= Beginning of Section =
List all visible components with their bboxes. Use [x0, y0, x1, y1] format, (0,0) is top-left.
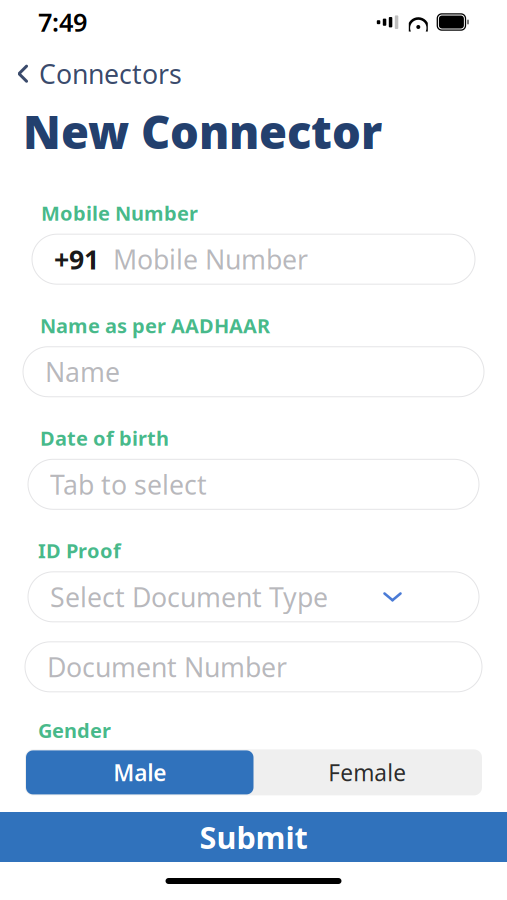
staticText: Document Number [47, 649, 287, 684]
staticText: Name [45, 354, 120, 389]
staticText: Tab to select [50, 467, 207, 502]
button[interactable]: Submit [0, 812, 507, 862]
staticText: Male [113, 757, 166, 788]
staticText: ID Proof [38, 537, 121, 564]
button[interactable]: Connectors [0, 44, 507, 95]
button[interactable]: Select Document Type [28, 572, 479, 622]
staticText: Female [328, 757, 406, 788]
staticText: +91 [54, 242, 99, 277]
button[interactable]: Document Number [25, 642, 482, 692]
staticText: Connectors [39, 56, 182, 91]
staticText: Submit [200, 817, 308, 857]
button[interactable]: Male [26, 750, 254, 794]
staticText: Select Document Type [50, 579, 328, 614]
button[interactable]: Female [254, 750, 481, 794]
button[interactable]: +91 [32, 234, 475, 284]
staticText: Date of birth [40, 425, 169, 451]
staticText: Mobile Number [41, 200, 198, 226]
button[interactable]: Tab to select [28, 459, 479, 509]
staticText: New Connector [23, 101, 382, 162]
staticText: Name as per AADHAAR [40, 312, 270, 339]
staticText: 7:49 [38, 5, 87, 39]
staticText: Mobile Number [113, 242, 308, 277]
staticText: Gender [38, 717, 111, 744]
button[interactable]: Name [23, 347, 484, 397]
= End of Section =
#### Task description:
Search the entries above for the string "Number", and report each line where it occurs.

#### Result of this exercise:
staticText: Document Number [47, 649, 287, 684]
button[interactable]: Document Number [25, 642, 482, 692]
staticText: Mobile Number [41, 200, 198, 226]
staticText: Mobile Number [113, 242, 308, 277]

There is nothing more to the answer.